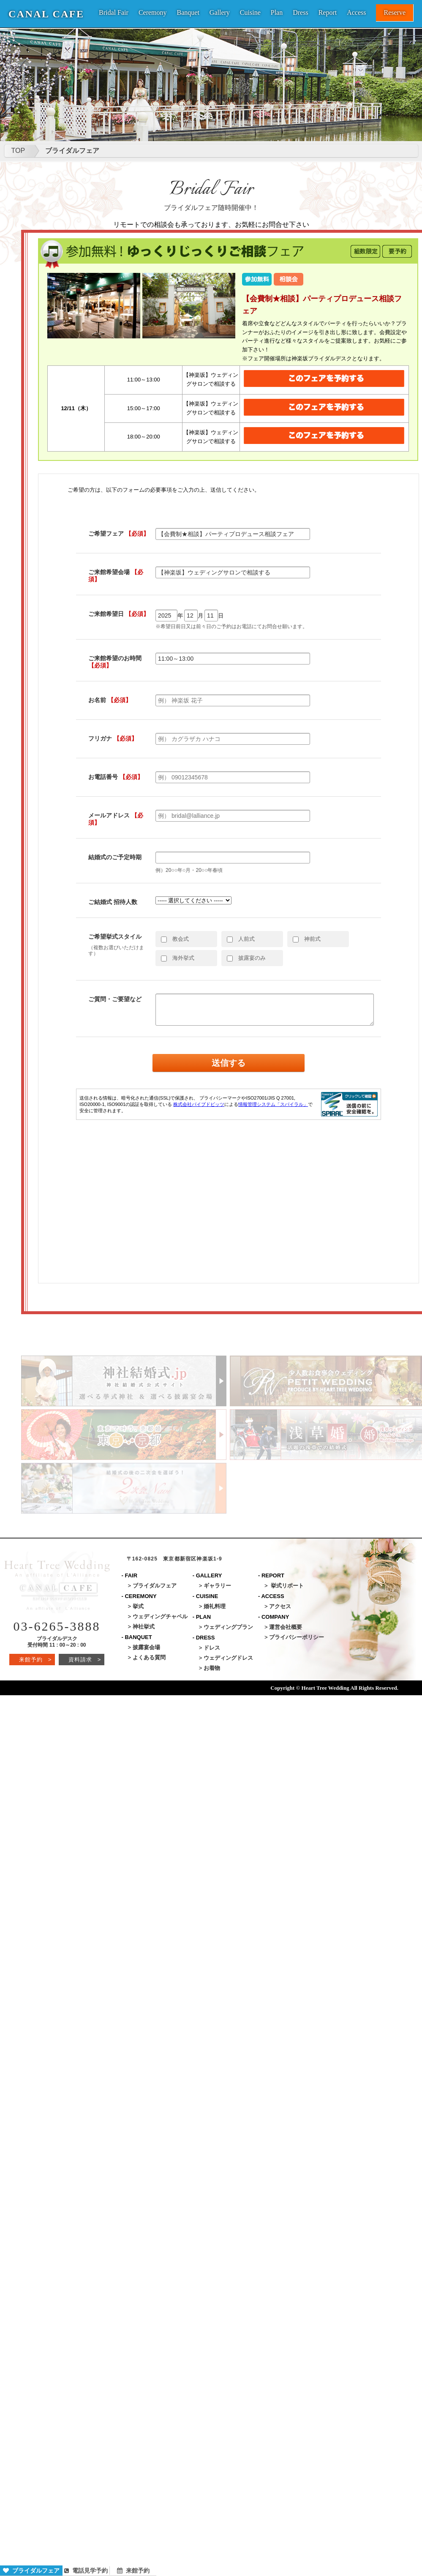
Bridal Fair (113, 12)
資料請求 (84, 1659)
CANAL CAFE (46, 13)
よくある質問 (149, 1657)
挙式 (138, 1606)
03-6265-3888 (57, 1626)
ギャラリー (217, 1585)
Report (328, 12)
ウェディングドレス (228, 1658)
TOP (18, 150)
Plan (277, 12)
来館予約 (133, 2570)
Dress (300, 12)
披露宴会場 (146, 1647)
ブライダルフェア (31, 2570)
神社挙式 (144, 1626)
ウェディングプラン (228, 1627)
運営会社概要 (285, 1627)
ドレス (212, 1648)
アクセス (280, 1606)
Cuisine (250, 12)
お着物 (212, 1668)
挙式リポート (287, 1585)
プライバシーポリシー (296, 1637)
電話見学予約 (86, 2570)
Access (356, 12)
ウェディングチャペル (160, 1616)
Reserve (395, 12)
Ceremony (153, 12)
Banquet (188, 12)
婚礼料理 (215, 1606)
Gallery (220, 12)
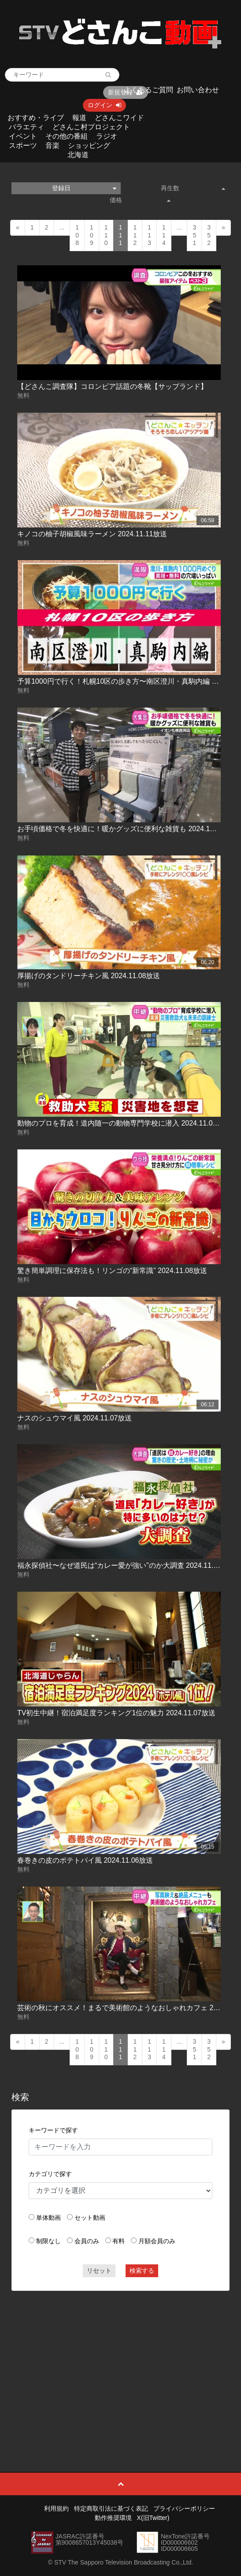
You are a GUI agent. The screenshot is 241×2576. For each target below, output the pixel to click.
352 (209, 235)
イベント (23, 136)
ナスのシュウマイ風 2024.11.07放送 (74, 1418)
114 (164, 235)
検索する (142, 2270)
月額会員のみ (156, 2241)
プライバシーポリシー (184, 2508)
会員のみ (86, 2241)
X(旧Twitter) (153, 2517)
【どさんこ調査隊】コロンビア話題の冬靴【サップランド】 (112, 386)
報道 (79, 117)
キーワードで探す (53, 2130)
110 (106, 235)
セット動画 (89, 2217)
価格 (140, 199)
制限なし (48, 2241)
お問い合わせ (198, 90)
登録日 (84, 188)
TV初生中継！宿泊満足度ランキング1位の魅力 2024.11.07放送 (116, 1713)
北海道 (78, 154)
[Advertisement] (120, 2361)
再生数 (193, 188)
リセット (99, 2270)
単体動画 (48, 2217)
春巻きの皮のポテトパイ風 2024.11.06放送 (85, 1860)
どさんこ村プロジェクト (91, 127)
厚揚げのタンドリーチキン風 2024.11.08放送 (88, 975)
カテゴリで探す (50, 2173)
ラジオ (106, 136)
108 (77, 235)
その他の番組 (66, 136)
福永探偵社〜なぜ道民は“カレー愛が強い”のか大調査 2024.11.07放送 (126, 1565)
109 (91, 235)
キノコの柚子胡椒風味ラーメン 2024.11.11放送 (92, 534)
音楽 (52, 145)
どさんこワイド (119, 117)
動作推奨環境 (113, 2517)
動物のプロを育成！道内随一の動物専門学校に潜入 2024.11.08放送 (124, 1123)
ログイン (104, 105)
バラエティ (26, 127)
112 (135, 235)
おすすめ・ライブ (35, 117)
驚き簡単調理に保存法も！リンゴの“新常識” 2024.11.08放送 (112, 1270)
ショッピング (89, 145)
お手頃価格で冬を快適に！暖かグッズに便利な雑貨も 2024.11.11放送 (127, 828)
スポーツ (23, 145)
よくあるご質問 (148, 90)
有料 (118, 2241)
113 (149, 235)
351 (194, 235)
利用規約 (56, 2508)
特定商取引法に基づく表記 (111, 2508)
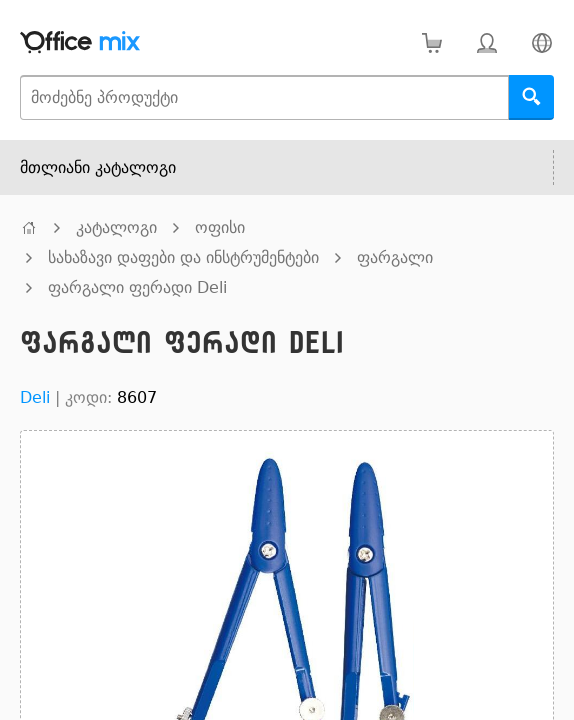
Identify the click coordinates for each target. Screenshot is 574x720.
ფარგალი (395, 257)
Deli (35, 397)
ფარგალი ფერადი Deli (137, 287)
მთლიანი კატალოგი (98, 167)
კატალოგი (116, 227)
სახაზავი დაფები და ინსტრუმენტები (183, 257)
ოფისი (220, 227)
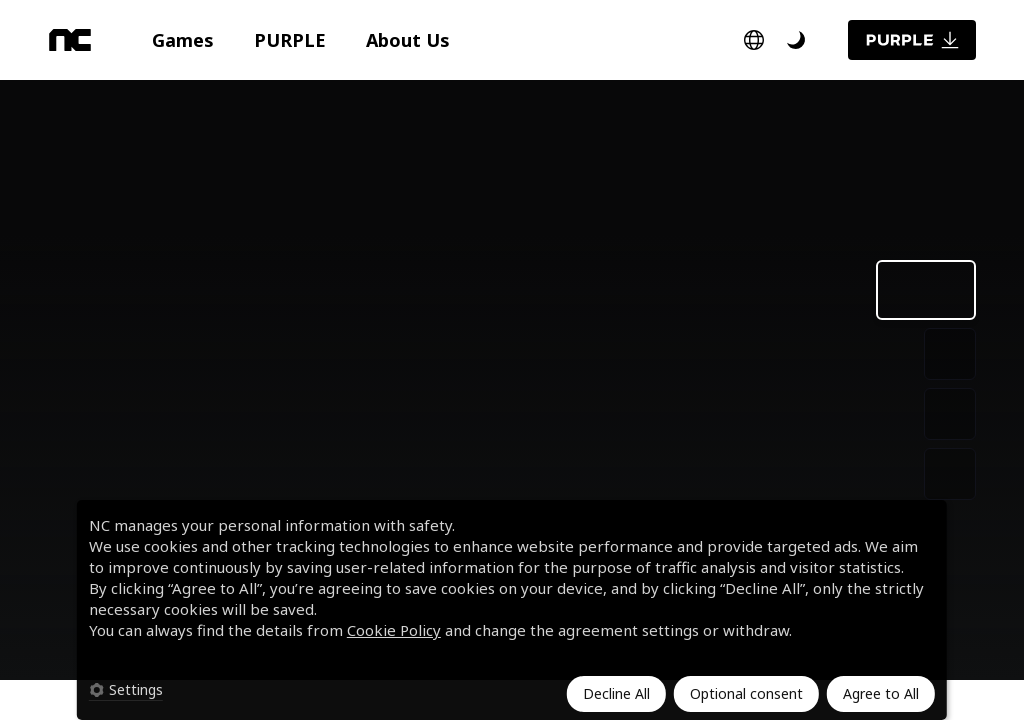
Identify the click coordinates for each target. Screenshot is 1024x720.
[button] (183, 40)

########

Work item: The material above must be reproduced line for line, with the images omitted.

Expected output:
Bridal Fair (113, 12)
資料請求 (84, 1659)
CANAL CAFE (46, 13)
よくある質問 (149, 1657)
挙式 (138, 1606)
03-6265-3888 (57, 1626)
ギャラリー (217, 1585)
Report (328, 12)
ウェディングドレス (228, 1658)
TOP (18, 150)
Plan (277, 12)
来館予約 (133, 2570)
Dress (300, 12)
披露宴会場 (146, 1647)
ブライダルフェア (31, 2570)
神社挙式 (144, 1626)
ウェディングプラン (228, 1627)
運営会社概要 (285, 1627)
ドレス (212, 1648)
アクセス (280, 1606)
Cuisine (250, 12)
お着物 (212, 1668)
挙式リポート (287, 1585)
プライバシーポリシー (296, 1637)
電話見学予約 (86, 2570)
Access (356, 12)
ウェディングチャペル (160, 1616)
Reserve (395, 12)
Ceremony (153, 12)
Banquet (188, 12)
婚礼料理 (215, 1606)
Gallery (220, 12)
You are a GUI agent. The screenshot is 241×2576. For each target below, output the pixel to click.
352 (209, 235)
イベント (23, 136)
ナスのシュウマイ風 2024.11.07放送 (74, 1418)
114 (164, 235)
検索する (142, 2270)
月額会員のみ (156, 2241)
プライバシーポリシー (184, 2508)
会員のみ (86, 2241)
X(旧Twitter) (153, 2517)
【どさんこ調査隊】コロンビア話題の冬靴【サップランド】 (112, 386)
報道 (79, 117)
キーワードで探す (53, 2130)
110 (106, 235)
セット動画 (89, 2217)
価格 (140, 199)
制限なし (48, 2241)
お問い合わせ (198, 90)
登録日 (84, 188)
TV初生中継！宿泊満足度ランキング1位の魅力 2024.11.07放送 (116, 1713)
北海道 (78, 154)
[Advertisement] (120, 2361)
再生数 (193, 188)
リセット (99, 2270)
単体動画 (48, 2217)
春巻きの皮のポテトパイ風 2024.11.06放送 (85, 1860)
どさんこ村プロジェクト (91, 127)
厚揚げのタンドリーチキン風 2024.11.08放送 (88, 975)
カテゴリで探す (50, 2173)
ラジオ (106, 136)
108 (77, 235)
その他の番組 (66, 136)
福永探偵社〜なぜ道民は“カレー愛が強い”のか大調査 2024.11.07放送 (126, 1565)
109 (91, 235)
キノコの柚子胡椒風味ラーメン 2024.11.11放送 (92, 534)
音楽 (52, 145)
どさんこワイド (119, 117)
動作推奨環境 (113, 2517)
動物のプロを育成！道内随一の動物専門学校に潜入 2024.11.08放送 (124, 1123)
ログイン (104, 105)
バラエティ (26, 127)
112 (135, 235)
おすすめ・ライブ (35, 117)
驚き簡単調理に保存法も！リンゴの“新常識” 2024.11.08放送 (112, 1270)
ショッピング (89, 145)
お手頃価格で冬を快適に！暖かグッズに便利な雑貨も 2024.11.11放送 (127, 828)
スポーツ (23, 145)
よくあるご質問 (148, 90)
有料 (118, 2241)
113 (149, 235)
351 (194, 235)
利用規約 (56, 2508)
特定商取引法に基づく表記 (111, 2508)
Identify the click coordinates for each target. Screenshot is 574x720.
ფარგალი (395, 257)
Deli (35, 397)
ფარგალი ფერადი Deli (137, 287)
მთლიანი კატალოგი (98, 167)
კატალოგი (116, 227)
სახაზავი დაფები და ინსტრუმენტები (183, 257)
ოფისი (220, 227)
Identify the click coordinates for each target. Screenshot is 1024x720.
[button] (183, 40)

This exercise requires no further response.